■ Task to complete ■
Filter out every line below that lacks "Meal", and copy the rest.

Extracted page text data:
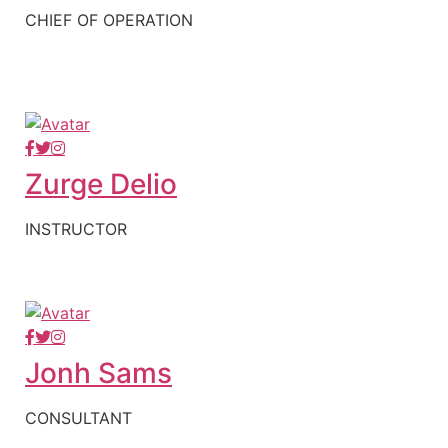
CHIEF OF OPERATION
Zurge Delio
INSTRUCTOR
Jonh Sams
CONSULTANT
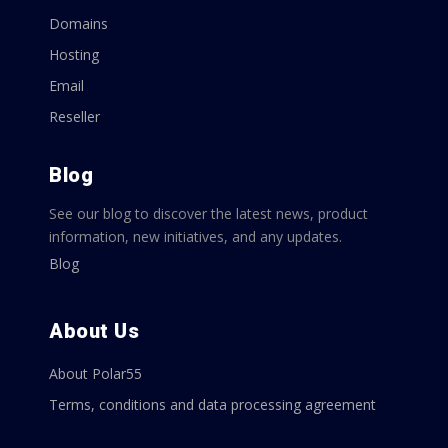
Domains
Hosting
Email
Reseller
Blog
See our blog to discover the latest news, product
information, new initiatives, and any updates.
Blog
About Us
About Polar55
Terms, conditions and data processing agreement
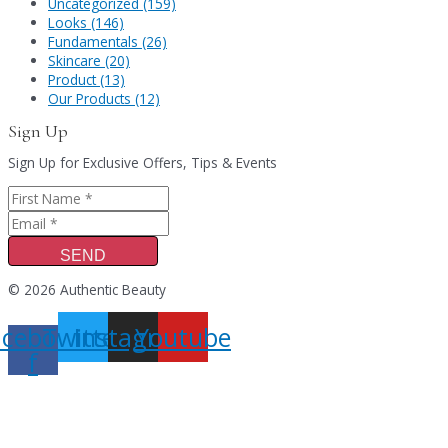
Uncategorized (159)
Looks (146)
Fundamentals (26)
Skincare (20)
Product (13)
Our Products (12)
Sign Up
Sign Up for Exclusive Offers, Tips & Events
SEND
© 2026 Authentic Beauty
acebook-
Twitter
Instagram
Youtube
f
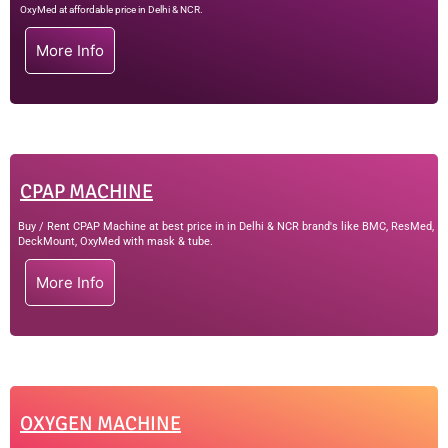
OxyMed at affordable price in Delhi & NCR.
More Info
CPAP MACHINE
Buy / Rent CPAP Machine at best price in in Delhi & NCR brand's like BMC, ResMed,
DeckMount, OxyMed with mask & tube.
More Info
OXYGEN MACHINE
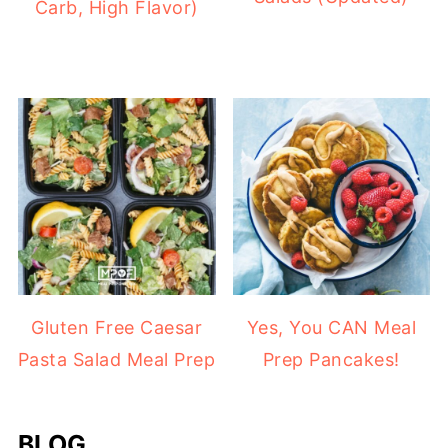
Carb, High Flavor)
Gluten Free Caesar
Yes, You CAN Meal
Pasta Salad Meal Prep
Prep Pancakes!
BLOG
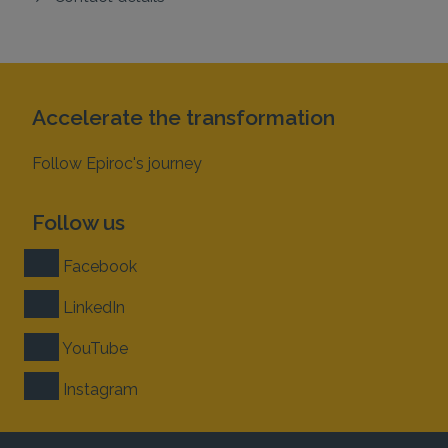
Accelerate the transformation
Follow Epiroc's journey
Follow us
Facebook
LinkedIn
YouTube
Instagram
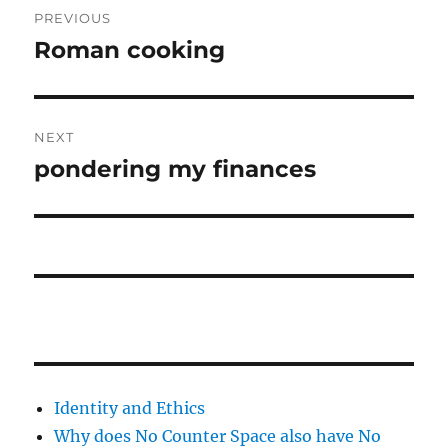
PREVIOUS
navigation
Roman cooking
Previous
post:
NEXT
pondering my finances
Next
post:
Identity and Ethics
Why does No Counter Space also have No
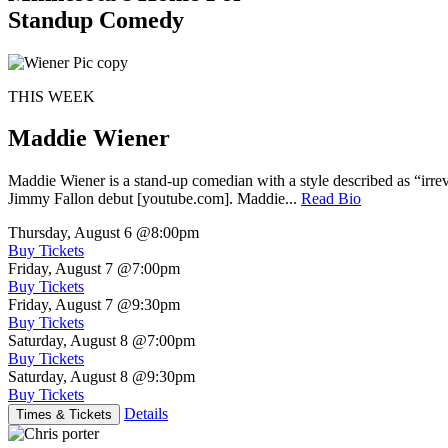
Standup Comedy
THIS WEEK
Maddie Wiener
Maddie Wiener is a stand-up comedian with a style described as “irre
Jimmy Fallon debut [youtube.com]. Maddie...
Read Bio
Thursday, August 6
@8:00pm
Buy Tickets
Friday, August 7
@7:00pm
Buy Tickets
Friday, August 7
@9:30pm
Buy Tickets
Saturday, August 8
@7:00pm
Buy Tickets
Saturday, August 8
@9:30pm
Buy Tickets
Details
Times & Tickets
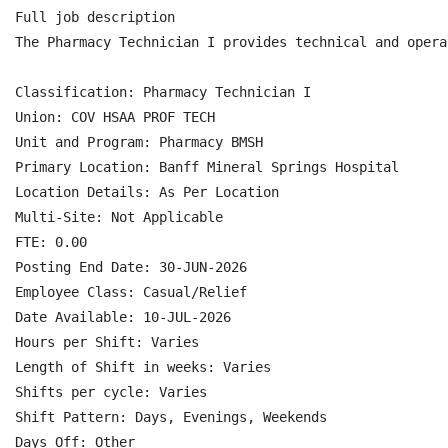
Full job description

The Pharmacy Technician I provides technical and opera
Classification: Pharmacy Technician I

Union: COV HSAA PROF TECH

Unit and Program: Pharmacy BMSH

Primary Location: Banff Mineral Springs Hospital

Location Details: As Per Location

Multi-Site: Not Applicable

FTE: 0.00

Posting End Date: 30-JUN-2026

Employee Class: Casual/Relief

Date Available: 10-JUL-2026

Hours per Shift: Varies

Length of Shift in weeks: Varies

Shifts per cycle: Varies

Shift Pattern: Days, Evenings, Weekends

Days Off: Other
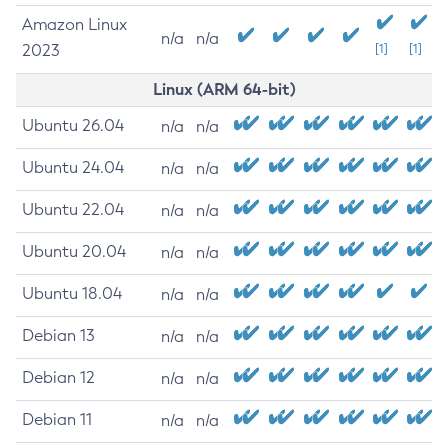
Amazon Linux
n/a
n/a
2023
[1]
[1]
Linux (ARM 64-bit)
Ubuntu 26.04
n/a
n/a
Ubuntu 24.04
n/a
n/a
Ubuntu 22.04
n/a
n/a
Ubuntu 20.04
n/a
n/a
Ubuntu 18.04
n/a
n/a
Debian 13
n/a
n/a
Debian 12
n/a
n/a
Debian 11
n/a
n/a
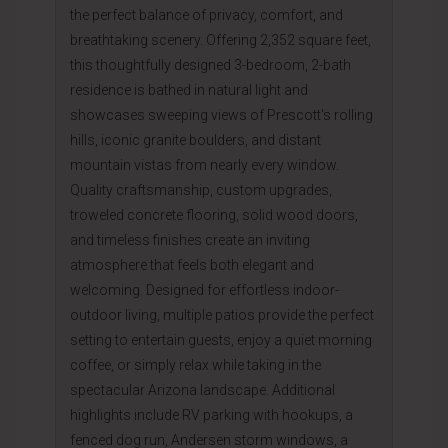
the perfect balance of privacy, comfort, and
breathtaking scenery. Offering 2,352 square feet,
this thoughtfully designed 3-bedroom, 2-bath
residence is bathed in natural light and
showcases sweeping views of Prescott's rolling
hills, iconic granite boulders, and distant
mountain vistas from nearly every window.
Quality craftsmanship, custom upgrades,
troweled concrete flooring, solid wood doors,
and timeless finishes create an inviting
atmosphere that feels both elegant and
welcoming. Designed for effortless indoor-
outdoor living, multiple patios provide the perfect
setting to entertain guests, enjoy a quiet morning
coffee, or simply relax while taking in the
spectacular Arizona landscape. Additional
highlights include RV parking with hookups, a
fenced dog run, Andersen storm windows, a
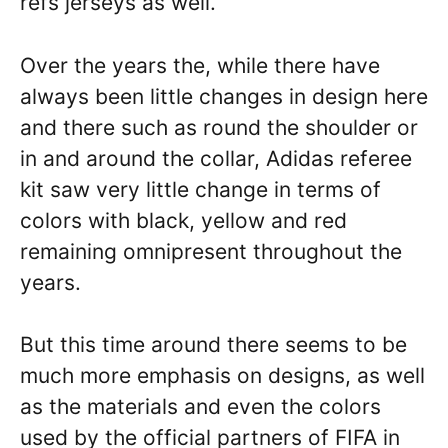
refs jerseys as well.
Over the years the, while there have
always been little changes in design here
and there such as round the shoulder or
in and around the collar, Adidas referee
kit saw very little change in terms of
colors with black, yellow and red
remaining omnipresent throughout the
years.
But this time around there seems to be
much more emphasis on designs, as well
as the materials and even the colors
used by the official partners of FIFA in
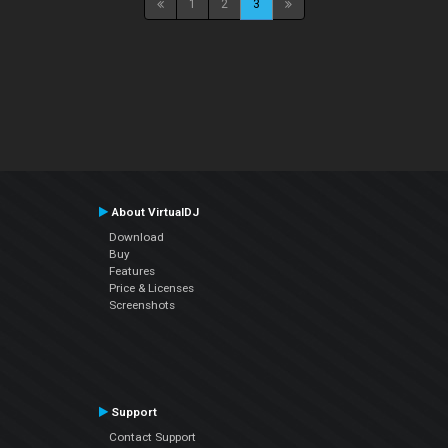
1
2
3
About VirtualDJ
Download
Buy
Features
Price & Licenses
Screenshots
Support
Contact Support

■ Result below ■
Yes, You CAN Meal
Pasta Salad Meal Prep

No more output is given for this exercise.